[[ Records to use open ]]

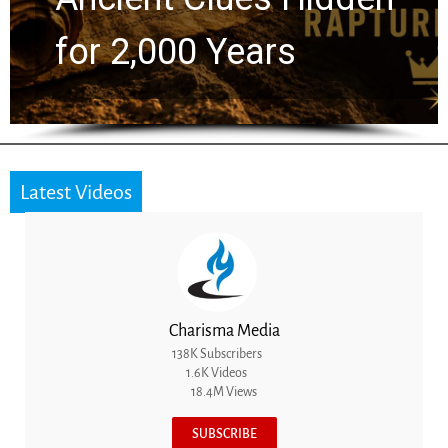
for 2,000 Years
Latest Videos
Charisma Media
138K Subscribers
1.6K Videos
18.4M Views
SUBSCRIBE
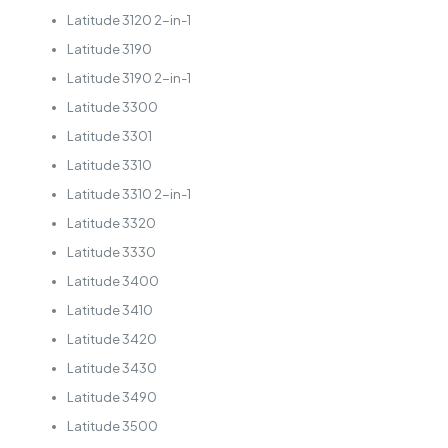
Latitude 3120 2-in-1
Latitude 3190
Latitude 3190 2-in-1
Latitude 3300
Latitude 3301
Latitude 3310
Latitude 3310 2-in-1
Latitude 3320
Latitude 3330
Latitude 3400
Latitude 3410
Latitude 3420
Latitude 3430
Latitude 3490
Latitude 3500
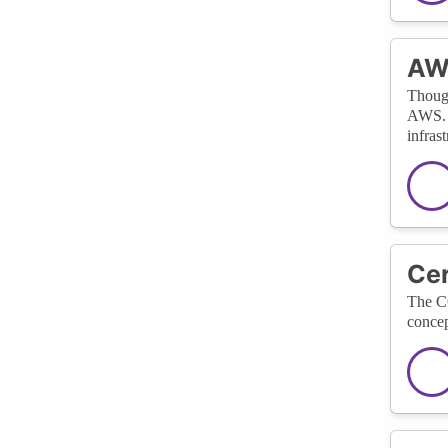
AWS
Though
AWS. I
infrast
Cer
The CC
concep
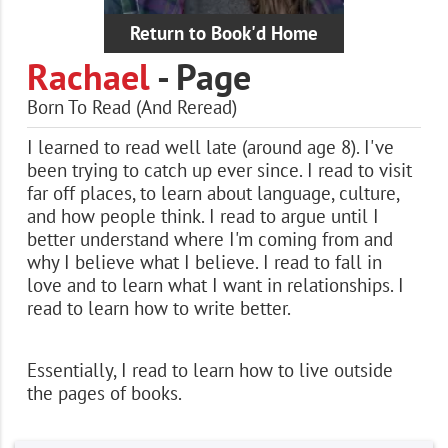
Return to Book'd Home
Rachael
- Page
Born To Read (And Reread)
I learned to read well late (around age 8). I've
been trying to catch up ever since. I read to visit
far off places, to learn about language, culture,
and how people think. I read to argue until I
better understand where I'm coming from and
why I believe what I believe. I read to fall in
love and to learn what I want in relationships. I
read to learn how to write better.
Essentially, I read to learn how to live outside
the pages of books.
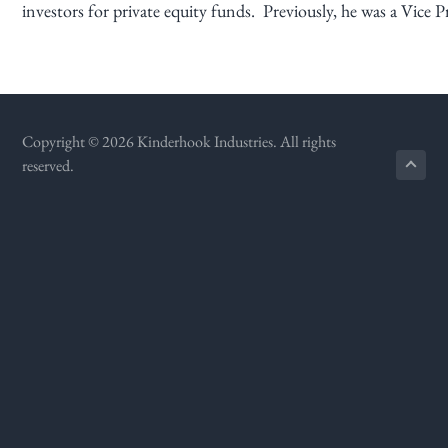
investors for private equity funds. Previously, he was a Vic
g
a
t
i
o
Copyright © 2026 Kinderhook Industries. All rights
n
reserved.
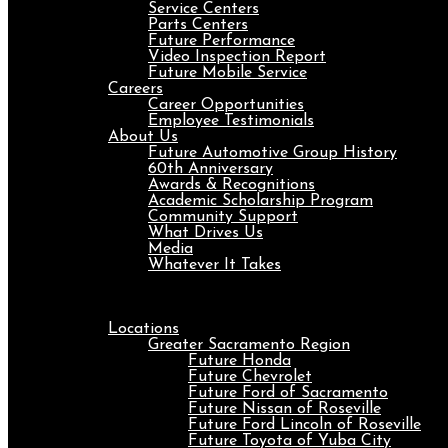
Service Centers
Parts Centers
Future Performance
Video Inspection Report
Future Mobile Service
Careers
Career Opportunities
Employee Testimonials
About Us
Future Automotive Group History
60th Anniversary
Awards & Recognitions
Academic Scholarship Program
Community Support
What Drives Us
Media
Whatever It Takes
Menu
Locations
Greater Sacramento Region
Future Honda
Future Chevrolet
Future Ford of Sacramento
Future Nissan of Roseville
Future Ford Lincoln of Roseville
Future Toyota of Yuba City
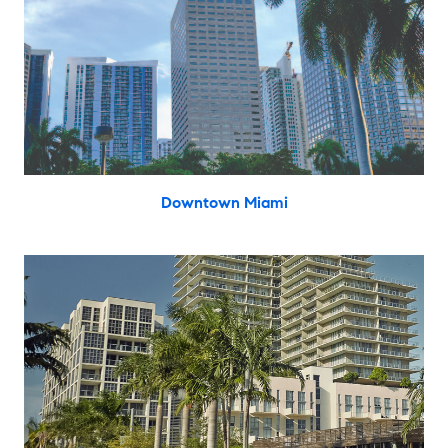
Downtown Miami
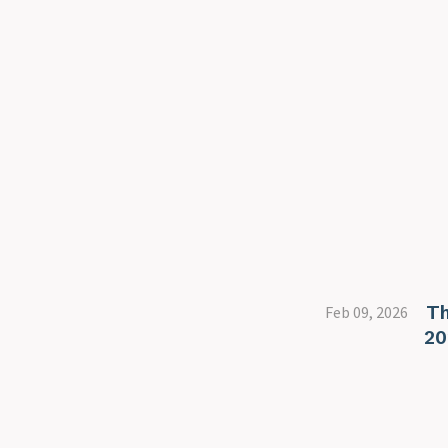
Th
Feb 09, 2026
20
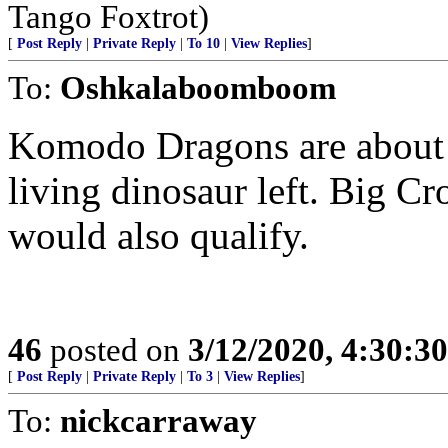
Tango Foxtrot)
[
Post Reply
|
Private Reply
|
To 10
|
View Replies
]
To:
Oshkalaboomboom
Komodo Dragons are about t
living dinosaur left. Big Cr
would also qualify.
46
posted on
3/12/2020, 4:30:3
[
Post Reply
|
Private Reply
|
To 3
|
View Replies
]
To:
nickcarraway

[[ Records to use closed ]]
[[ Records to use open ]]

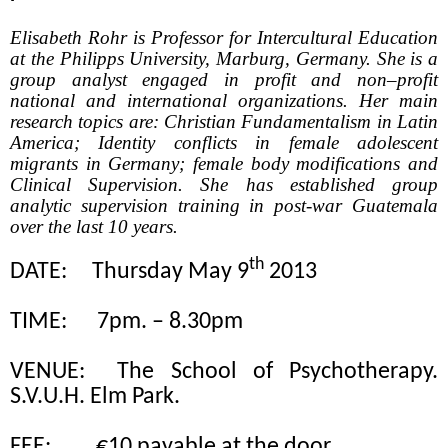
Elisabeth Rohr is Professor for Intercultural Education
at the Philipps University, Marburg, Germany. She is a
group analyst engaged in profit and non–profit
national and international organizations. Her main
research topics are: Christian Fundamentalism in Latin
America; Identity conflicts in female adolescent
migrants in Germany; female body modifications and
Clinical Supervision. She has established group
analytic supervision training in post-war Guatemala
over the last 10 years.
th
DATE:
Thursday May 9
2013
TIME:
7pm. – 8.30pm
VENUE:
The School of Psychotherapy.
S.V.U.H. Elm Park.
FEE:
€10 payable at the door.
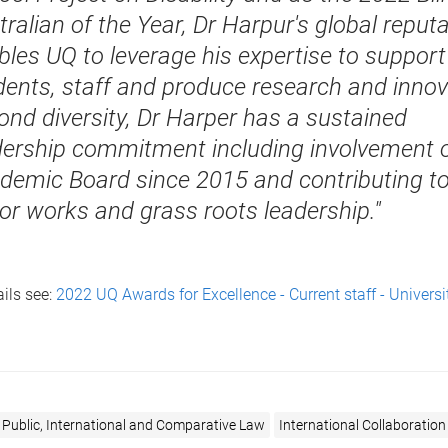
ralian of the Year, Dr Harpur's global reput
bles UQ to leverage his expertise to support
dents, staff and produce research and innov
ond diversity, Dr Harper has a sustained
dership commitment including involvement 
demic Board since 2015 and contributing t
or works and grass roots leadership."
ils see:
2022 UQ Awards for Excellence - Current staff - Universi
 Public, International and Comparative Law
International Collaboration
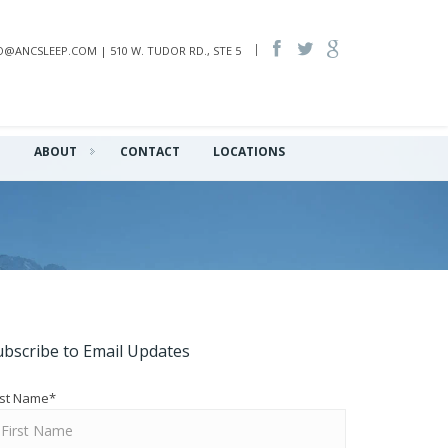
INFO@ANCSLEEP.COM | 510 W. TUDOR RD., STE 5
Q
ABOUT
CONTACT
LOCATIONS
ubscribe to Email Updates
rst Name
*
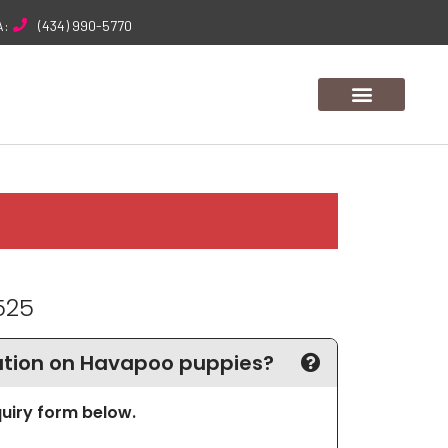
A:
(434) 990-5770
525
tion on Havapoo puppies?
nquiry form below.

[[ Records to use closed ]]

Your task »
Scan the preceding listing for the string "female" and copy every line where it occurs.

Finished exercise »
America; Identity conflicts in female adolescent
migrants in Germany; female body modifications and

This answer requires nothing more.